As you can see, a wide range of consumers are targeted, from youth, obviously in these examples, to perhaps young adults to sophisticated adult consumers. It is no wonder it has been said that a product is just a product. The packaging is the brand. When most other forms of promotion are prohibited, the package not surprisingly becomes the most important marketing vehicle. As early as the 1970s, tobacco companies foresaw the day when their ability to promote their products would rest solely on the pack.
According to a 1979 document by British American Tobacco:
Under conditions of [a] total [advertising] ban, pack designs…have enormous importance…. Therefore, the most effective symbols, designs, colour schemes, graphics, and other brand identifiers should be carefully researched. An objective should be to enable packs, by themselves, to convey the total product message.
There is substantial evidence from consumer product research that effective packaging increases sales. For example, when milk in school cafeterias was sold in plastic bottles instead of the traditional gable-top cardboard cartons that we're all familiar with, sales increased by as much as 24%. Students said the milk tasted better, and all of a sudden it became cool and fun to drink.
Shape and colour are two design elements that exert a strong influence on brand image and the impact of packaging. Package colouring is one way tobacco companies target specific brands to specific subpopulations.
This pack of Vogue Super Slims featuring pastel colours on the outside as well as matching liners is a prime example of a brand targeting young women. The brand name Vogue Super Slims clearly preys on the body image concerns of young women. Also noteworthy is the pack's diminutive size. Various studies demonstrate that consumers perceive that cigarettes in these tiny packs are less harmful than cigarettes in a standard pack. The pack size also enables tobacco companies to circumvent the intent of Canada's large graphic health warnings. As you can see, with a pack of this small size compared to a standard slide and shell pack, the image has virtually no impact, and the text is illegible.
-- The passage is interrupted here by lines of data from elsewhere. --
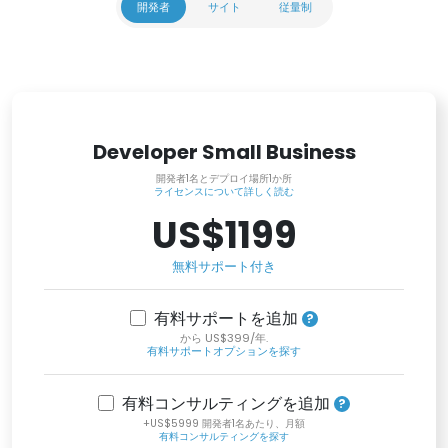
開発者
サイト
従量制
Developer Small Business
開発者1名とデプロイ場所1か所
ライセンスについて詳しく読む
US$1199
無料サポート付き
有料サポートを追加
から US$399/年.
有料サポートオプションを探す
有料コンサルティングを追加
+US$5999 開発者1名あたり、月額
有料コンサルティングを探す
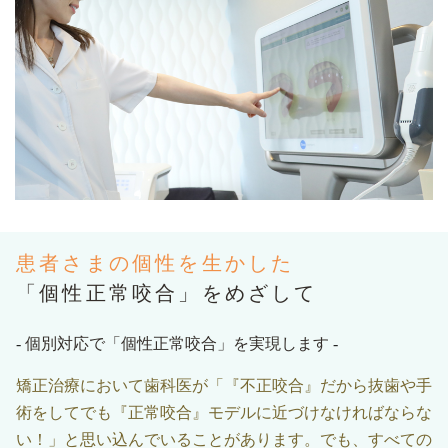
患者さまの個性を生かした
「個性正常咬合」をめざして
-
個別対応で「個性正常咬合」を実現します
-
矯正治療において歯科医が「『不正咬合』だから抜歯や手
術をしてでも『正常咬合』モデルに近づけなければならな
い！」と思い込んでいることがあります。でも、すべての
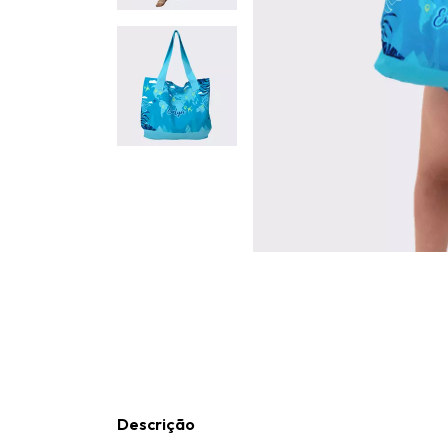
Descrição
As their ability to exploit packaging elements to promote sales has been curtailed, tobacco companies have become more creative with brand and variant names, using names to connote aspirational lifestyles, reduced risk, or misleading product attributes. For example, the brands LD Club Night and Peter Stuyvesant New York Blend both conjure images of a hip urban lifestyle.
We are concerned that without restrictions here in Canada, the same will happen with cannabis brands. A quick Internet search revealed evocative names such as Suicide Girls, Pura Vida Health, and Everyone Does it.
The large and growing body of research on plain and standardized tobacco packaging shows that plain packaging reduces the ability of the pack to create and communicate brand images, increases the effectiveness of health warnings, reduces package-based deception, and ultimately reduces tobacco use. Indeed, prevalence of smoking in Australia, despite what my colleague has said, is at a historic low with an independent assessment concluding that the packaging reforms were responsible for one-quarter of the total decline in smoking rates during the first three years after plain packaging was implemented.
Given the government's stated intention of taking a public health approach to regulating cannabis to reduce harms, a comprehensive ban on promotion is warranted, including strict controls over brand names and a requirement that cannabis products be sold in plain packaging with no promotional elements, health claims, or any kind of false or misleading statement. Only essential information should be permitted on cannabis packaging.
To conclude, we support a public health framework for the legalization and regulation of cannabis sales in Canada. We believe the measures we have proposed will go a long way to further safeguard the interests of public health.
As Professor Hammond said, “it is [much] easier to loosen restrictions” on advertising, promotion, and packaging down the road if warranted, rather than trying to rein in a burgeoning market and a powerful industry.
Thank you. We look forward to your questions.